インタビュー・レポート

新譜を2枚リリース。津軽三味線演奏家・上妻宏光さんが、20周年に届ける原点と今

――ドラムの打ち込みが効いた「こきりこ節」や、途中から英語の歌詞になる「おてもやん」など、お2人のフィルターを通してカバーされた日本各地の民謡がとても新鮮です。柔らかく包み込まれるような心地よさを感じます。

「矢野さんがツアーで日本へ来ている間に録ったり、お互いのスケジュールの合間に何回かに分けてレコーディングしました。矢野さんのいろんな面白いアイディアで自分の三味線へのアプローチにも変化がありましたね」

――2つの新曲と、『JAPANESE GIRL』に収録された「ふなまち唄 PartⅠ」「ふなまち唄PartⅡ」に新たな息を吹き込んだ「ふなまち唄 PartⅢ」も魅力的です。

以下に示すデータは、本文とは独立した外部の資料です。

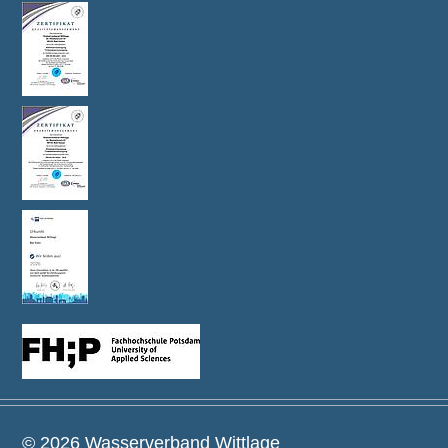
© 2026 Wasserverband Wittlage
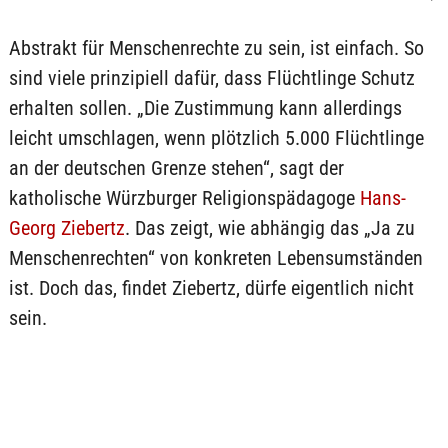
Abstrakt für Menschenrechte zu sein, ist einfach. So
sind viele prinzipiell dafür, dass Flüchtlinge Schutz
erhalten sollen. „Die Zustimmung kann allerdings
leicht umschlagen, wenn plötzlich 5.000 Flüchtlinge
an der deutschen Grenze stehen“, sagt der
katholische Würzburger Religionspädagoge
Hans-
Georg Ziebertz
. Das zeigt, wie abhängig das „Ja zu
Menschenrechten“ von konkreten Lebensumständen
ist. Doch das, findet Ziebertz, dürfe eigentlich nicht
sein.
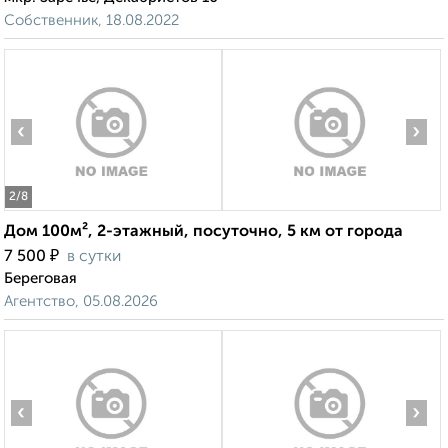
Собственник, 18.08.2022
‹
›
2
/8
Дом 100м², 2-этажный, посуточно, 5 км от города
₽
7 500
в сутки
Береговая
Агентство, 05.08.2026
‹
›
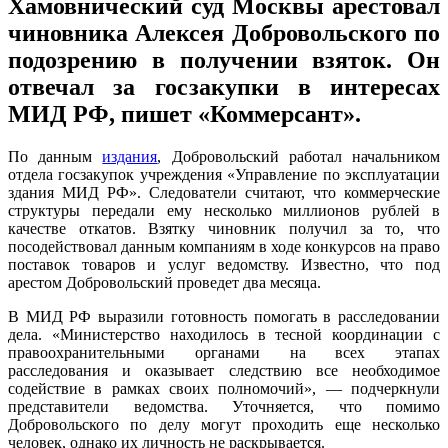
Хамовнический суд Москвы арестовал
чиновника Алексея Добровольского по
подозрению в получении взяток. Он
отвечал за госзакупки в интересах
МИД РФ, пишет «Коммерсант».
По данным
издания
, Добровольский работал начальником
отдела госзакупок учреждения «Управление по эксплуатации
здания МИД РФ». Следователи считают, что коммерческие
структуры передали ему несколько миллионов рублей в
качестве откатов. Взятку чиновник получил за то, что
посодействовал данным компаниям в ходе конкурсов на право
поставок товаров и услуг ведомству. Известно, что под
арестом Добровольский проведет два месяца.
В МИД РФ выразили готовность помогать в расследовании
дела. «Министерство находилось в тесной координации с
правоохранительными органами на всех этапах
расследования и оказывает следствию все необходимое
содействие в рамках своих полномочий», — подчеркнули
представители ведомства. Уточняется, что помимо
Добровольского по делу могут проходить еще несколько
человек, однако их личность не раскрывается.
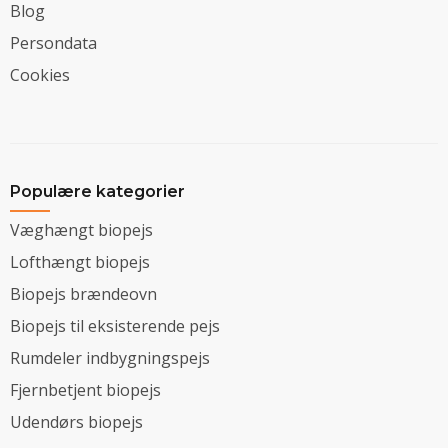
Blog
Persondata
Cookies
Populære kategorier
Væghængt biopejs
Lofthængt biopejs
Biopejs brændeovn
Biopejs til eksisterende pejs
Rumdeler indbygningspejs
Fjernbetjent biopejs
Udendørs biopejs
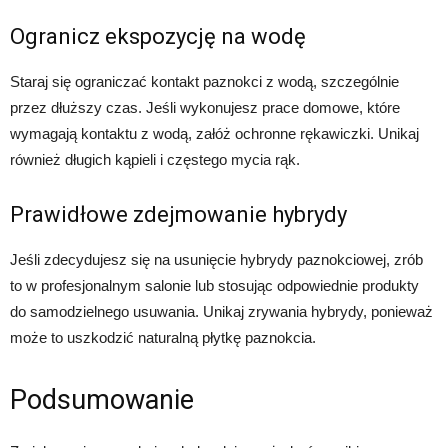
Ogranicz ekspozycję na wodę
Staraj się ograniczać kontakt paznokci z wodą, szczególnie
przez dłuższy czas. Jeśli wykonujesz prace domowe, które
wymagają kontaktu z wodą, załóż ochronne rękawiczki. Unikaj
również długich kąpieli i częstego mycia rąk.
Prawidłowe zdejmowanie hybrydy
Jeśli zdecydujesz się na usunięcie hybrydy paznokciowej, zrób
to w profesjonalnym salonie lub stosując odpowiednie produkty
do samodzielnego usuwania. Unikaj zrywania hybrydy, ponieważ
może to uszkodzić naturalną płytkę paznokcia.
Podsumowanie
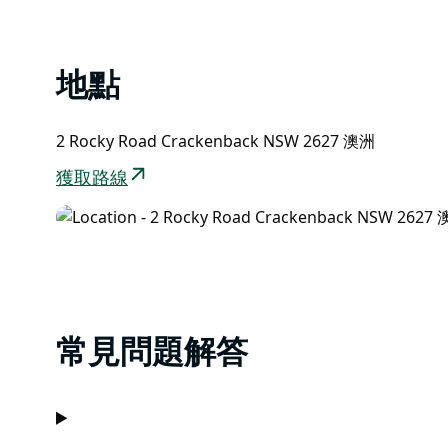
地點
2 Rocky Road Crackenback NSW 2627 澳洲
獲取路線
常見問題解答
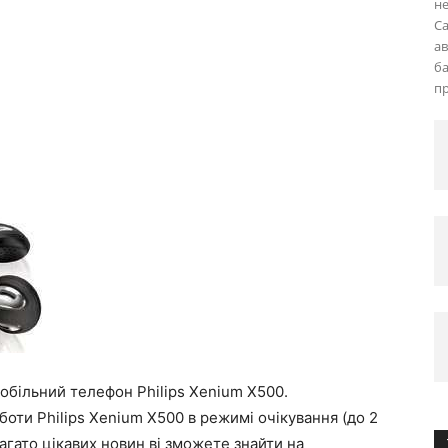
не
Ca
ав
ба
пр
мобільний телефон Philips Xenium X500.
оти Philips Xenium X500 в режимі очікування (до 2
Багато цікавих новин ві зможете знайти на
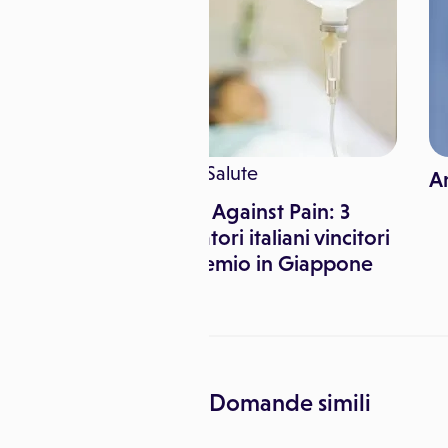
iche
GoSalute
A
 Covid-10
Young Against Pain: 3
nto materno
ricercatori italiani vincitori
del premio in Giappone
Domande simili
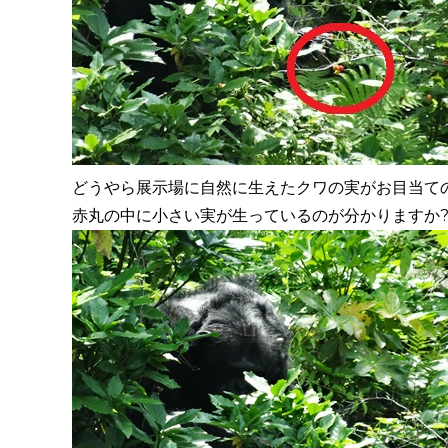
どうやら展示場に自然に生えたクワの実がお目当て
赤丸の中に小さい実が生っているのが分かりますか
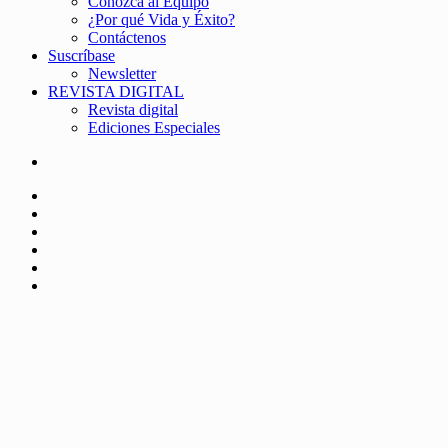
Conozca al Equipo
¿Por qué Vida y Éxito?
Contáctenos
Suscríbase
Newsletter
REVISTA DIGITAL
Revista digital
Ediciones Especiales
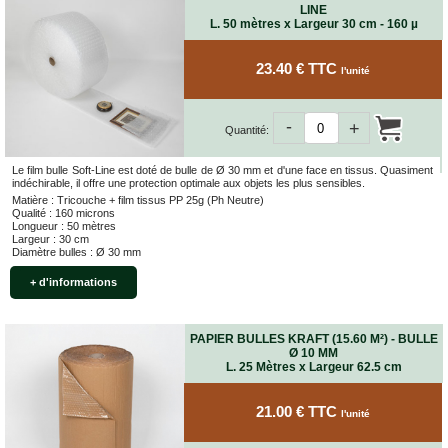
LINE
L. 50 mètres x Largeur 30 cm - 160 µ
23.40 € TTC
l'unité
-
+
Quantité:
Le film bulle Soft-Line est doté de bulle de Ø 30 mm et d'une face en tissus. Quasiment
indéchirable, il offre une protection optimale aux objets les plus sensibles.
Matière : Tricouche + film tissus PP 25g (Ph Neutre)
Qualité : 160 microns
Longueur : 50 mètres
Largeur : 30 cm
Diamètre bulles : Ø 30 mm
+ d'informations
PAPIER BULLES KRAFT (15.60 M²) - BULLE
Ø 10 MM
L. 25 Mètres x Largeur 62.5 cm
21.00 € TTC
l'unité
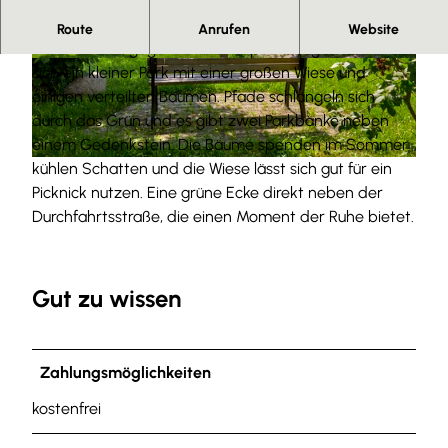
Herzlich willkommen.
Route
Anrufen
Website
Am Ortsrand gegenüber der Sportanlagen befindet
© Anna Meurer |
CC-BY-SA
© Anna Meurer |
CC-BY-SA
sich ein kleiner Park mit einer großen Wiese und
einigen verteilten Bäumen. Pfade schlängeln sich
durch das Grün und es gibt zwei Parkbänke neben
einem Gedenkstein. Die Bäume spenden im Sommer
kühlen Schatten und die Wiese lässt sich gut für ein
© Anna Meurer |
CC-BY-SA
Picknick nutzen. Eine grüne Ecke direkt neben der
Durchfahrtsstraße, die einen Moment der Ruhe bietet.
Gut zu wissen
Zahlungsmöglichkeiten
kostenfrei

「民謡のカバー以外に、わかりやすくて歌えるような曲もあったほうがいいんじゃないかということで、矢野さんから届いた詞に僕と矢野さんでメロディをつけた『会いにゆく』と、矢野さんが作詞・作曲した『いけるかも』という新曲を入れました。『ふなまち唄 PartⅢ』はシンプルな編成ではありますが、メロディの持つ力や、ねぶたの掛け声が躍動感を生んでいると思います。演奏しながら、津軽三味線の全国大会に出るために子どもの頃から毎年青森に行っていた自分の心と体にも、やっぱりねぶたのリズムや音が染み込んでいるんだなと改めて感じました」

――4月には「やのとあがつま」の日本ツアーも始まるのですね。

「はい。自分たちのツアーのほかに、音楽フェスにも出ることになっているので、どんな感じになるのか、どんな反応が得られるのか、楽しみです。秋からは、マイクを使わず生の音を届けるソロコンサート『生一丁!』のツアーもスタートします。これが、1人でやるのでなかなか大変なんですよ。気がついたら、前回の『生一丁!』から5年くらい空いてしまいました(笑)」

「やのとあがつま」は、4月25日・26日の『ARABAKI ROCK FEST.20』、5月16日の『CIRCLE’20』にも出演予定。